Risiko kredit ternyata merupakan perkara besar bagi dunia perbankan. Oleh karena itu, risiko
kredit perlu mendapat perhatian khusus dan serius, karena setiap rupiah yang tidak tertagih
menjadi macet, yang kemudian menimbulkan masalah besar. Masalah tersebut adalah
timbulnya biaya penyisihan dalam laporan laba/rugi bank. Besarnya risiko kredit ditunjukkan
1
2
dalam bentuk non performing loan (NPL). Tingginya nilai NPL menunjukkan banyaknya
kredit pihak debitur yang tidak dapat membayar secara kontinu pinjaman kreditnya, baik
pembayaran pokok pinjaman maupun bunga pinjaman sebagaimana yang telah
dipersyaratkan oleh perjanjian kredit. Kredit dengan kolektibilitas kurang lancar, maka kredit
tersebut diragukan dan macet, serta nilai NPL diragukan. Semakin besar rasio NPL berarti
risiko kredit semakin tinggi. Risiko kredit perlu dikelola dengan baik, karena apabila tidak
dikelola dengan baik, maka akan mengakibatkan proporsi kredit yang bermasalah semakin
besar, sehingga akan berdampak negatif pada kondisi perbankan.
B. Rumusan Masalah
Berdasarkan latar belakang di atas maka dapat diambil rumusan masalah sebagai berikut.

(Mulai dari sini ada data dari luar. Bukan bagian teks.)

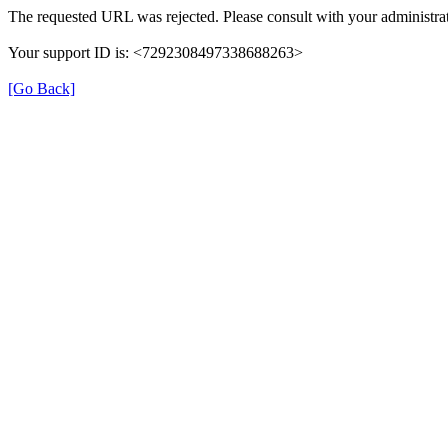
The requested URL was rejected. Please consult with your administrat
Your support ID is: <7292308497338688263>
[Go Back]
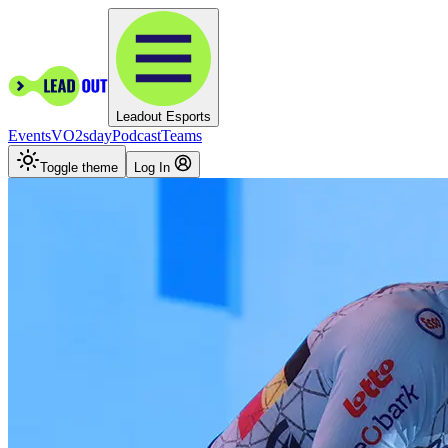
Leadout Esports
Events
VO2sday
Podcast
Teams
Toggle theme
Log In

1. Apa yang dimaksud dengan Risiko Kredit ?
2. Apa saja Faktor yang Mempengaruhi Risiko Kredit ?
3. Bagaimana Penerapan Manajemen Risiko Kredit?
4. Bagaiman Contoh Kasus dalam Risiko Kredit ?
C. Tujuan Penulisan
1. Mengetahui apa itu Risiko Kredit.
2. Mengetahui faktor apa saja yang memepengaruhi Risiko Kredit.
3. Memahami penerapan Manajemen Risiko Kredit.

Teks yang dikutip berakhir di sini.